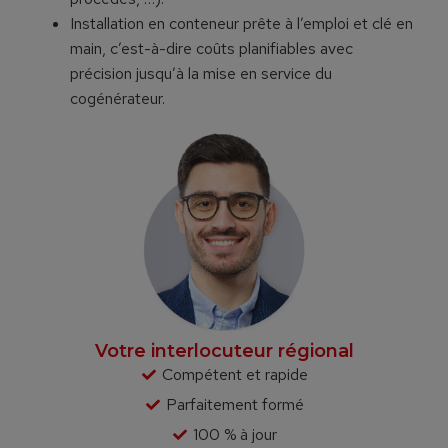
Installation en conteneur prête à l’emploi et clé en
main, c’est-à-dire coûts planifiables avec
précision jusqu’à la mise en service du
cogénérateur.
Votre interlocuteur régional
Compétent et rapide
Parfaitement formé
100 % à jour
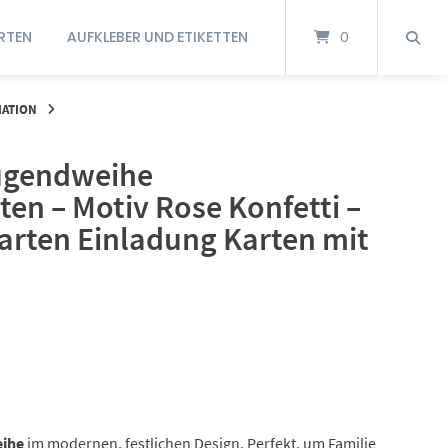
RTEN
AUFKLEBER UND ETIKETTEN
0
MATION
ugendweihe
en – Motiv Rose Konfetti –
arten Einladung Karten mit
eihe
im modernen, festlichen Design. Perfekt, um Familie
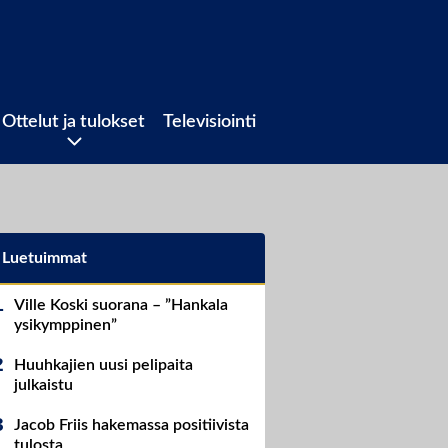
Ottelut ja tulokset
Televisiointi
Luetuimmat
Ville Koski suorana – ”Hankala
ysikymppinen”
Huuhkajien uusi pelipaita
julkaistu
Jacob Friis hakemassa positiivista
tulosta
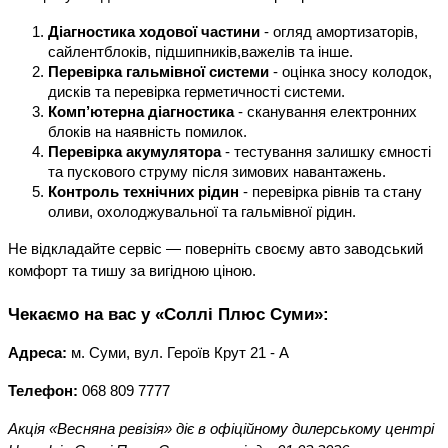
Діагностика ходової частини
 - огляд амортизаторів, 
сайлентблоків, підшипників,важелів та інше.
Перевірка гальмівної системи
 - оцінка зносу колодок, 
дисків та перевірка герметичності системи.
Комп’ютерна діагностика 
- сканування електронних 
блоків на наявність помилок.
Перевірка акумулятора
 - тестування залишку ємності 
та пускового струму після зимових навантажень.
Контроль технічних рідин
 - перевірка рівнів та стану 
оливи, охолоджувальної та гальмівної рідин.
Не відкладайте сервіс — поверніть своєму авто заводський 
комфорт та тишу за вигідною ціною.
Чекаємо на вас у «Соллі Плюс Суми»:
Адреса:
 м. Суми, вул. Героїв Крут 21 - А
Телефон:
 068 809 7777
Акція «Весняна ревізія» діє в офіційному дилерському центрі 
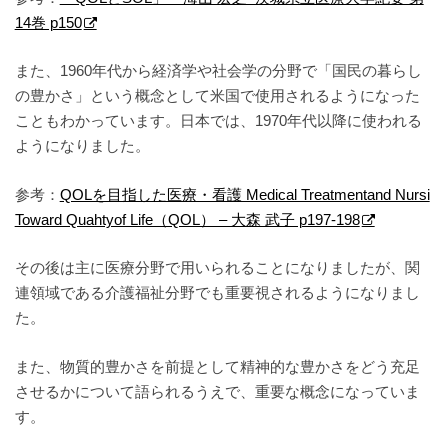
14巻 p150
また、1960年代から経済学や社会学の分野で「国民の暮らし
の豊かさ」という概念として米国で使用されるようになった
こともわかっています。日本では、1970年代以降に使われる
ようになりました。
参考：
QOLを目指した医療・看護 Medical Treatmentand Nursi
Toward Quahtyof Life（QOL） – 大森 武子 p197-198
その後は主に医療分野で用いられることになりましたが、関
連領域である介護福祉分野でも重要視されるようになりまし
た。
また、物質的豊かさを前提として精神的な豊かさをどう充足
させるかについて語られるうえで、重要な概念になっていま
す。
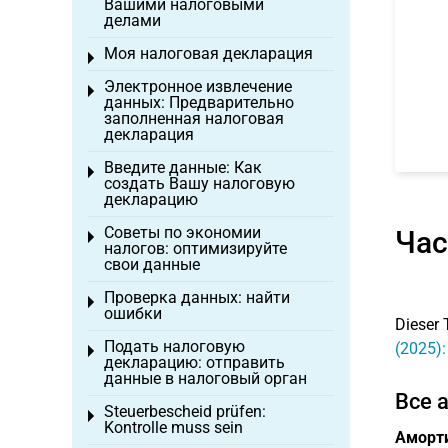
Вашими налоговыми
делами
Моя налоговая декларация
Toggle menu
Электронное извлечение
Toggle menu
данных: Предварительно
заполненная налоговая
декларация
Введите данные: Как
Toggle menu
создать Вашу налоговую
декларацию
Советы по экономии
Час
Toggle menu
налогов: оптимизируйте
свои данные
Проверка данных: найти
Toggle menu
ошибки
Dieser 
Подать налоговую
(2025)
Toggle menu
декларацию: отправить
данные в налоговый орган
Все 
Steuerbescheid prüfen:
Toggle menu
Kontrolle muss sein
Аморт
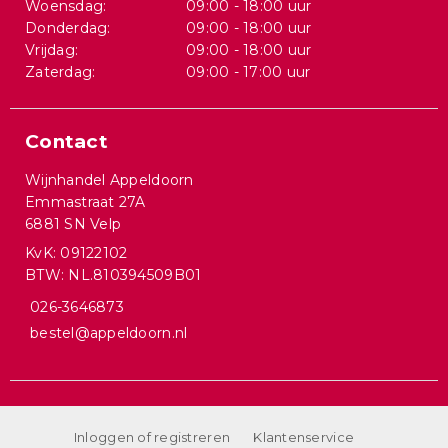
Woensdag:
09:00 - 18:00 uur
Donderdag:
09:00 - 18:00 uur
Vrijdag:
09:00 - 18:00 uur
Zaterdag:
09:00 - 17:00 uur
Contact
Wijnhandel Appeldoorn
Emmastraat 27A
6881 SN Velp
KvK: 09122102
BTW: NL.810394509B01
026-3646873
bestel@appeldoorn.nl
Inloggen of registreren
Klantenservice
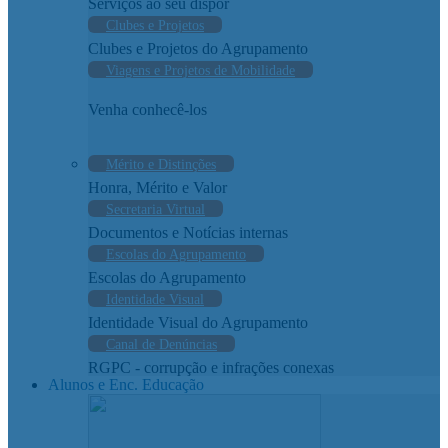
Serviços ao seu dispor
Clubes e Projetos
Clubes e Projetos do Agrupamento
Viagens e Projetos de Mobilidade
Venha conhecê-los
Mérito e Distinções
Honra, Mérito e Valor
Secretaria Virtual
Documentos e Notícias internas
Escolas do Agrupamento
Escolas do Agrupamento
Identidade Visual
Identidade Visual do Agrupamento
Canal de Denúncias
RGPC - corrupção e infrações conexas
Alunos e Enc. Educação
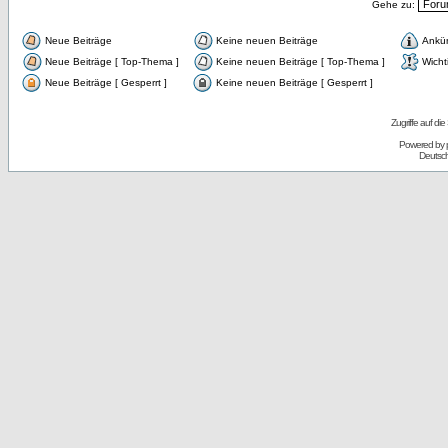
Gehe zu:
Neue Beiträge
Keine neuen Beiträge
Ankü
Neue Beiträge [ Top-Thema ]
Keine neuen Beiträge [ Top-Thema ]
Wicht
Neue Beiträge [ Gesperrt ]
Keine neuen Beiträge [ Gesperrt ]
Zugriffe auf d
Powered by
Deutsc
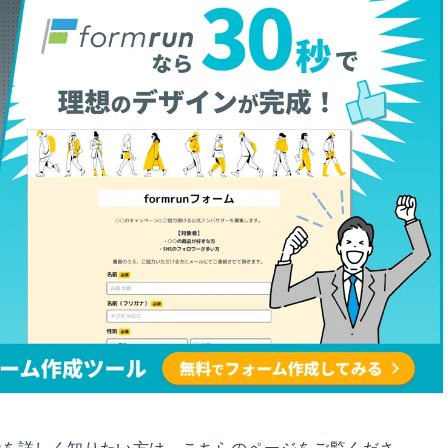
能を詳しく知りたい方は、こちらのページをご覧くださ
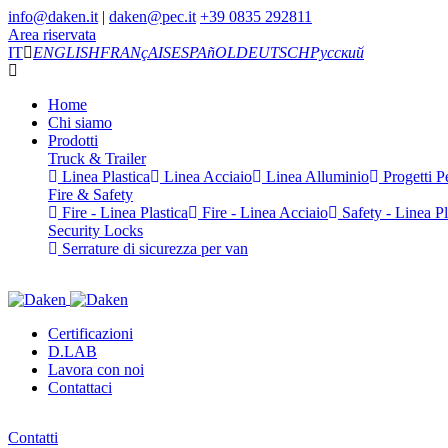
info@daken.it
|
daken@pec.it
+39 0835 292811
Area riservata
IT
ENGLISH
FRANçAIS
ESPAñOL
DEUTSCH
Русский
Home
Chi siamo
Prodotti
Truck & Trailer
Linea Plastica
Linea Acciaio
Linea Alluminio
Progetti Pe
Fire & Safety
Fire - Linea Plastica
Fire - Linea Acciaio
Safety - Linea Pl
Security Locks
Serrature di sicurezza per van
Certificazioni
D.LAB
Lavora con noi
Contattaci
Contatti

++++

◆ **YOUR GOAL**
Looking at the entries above, count the lines that contain the string "Gesperrt", then give the number and nothing else.

◆ **EXERCISE ANSWER**
2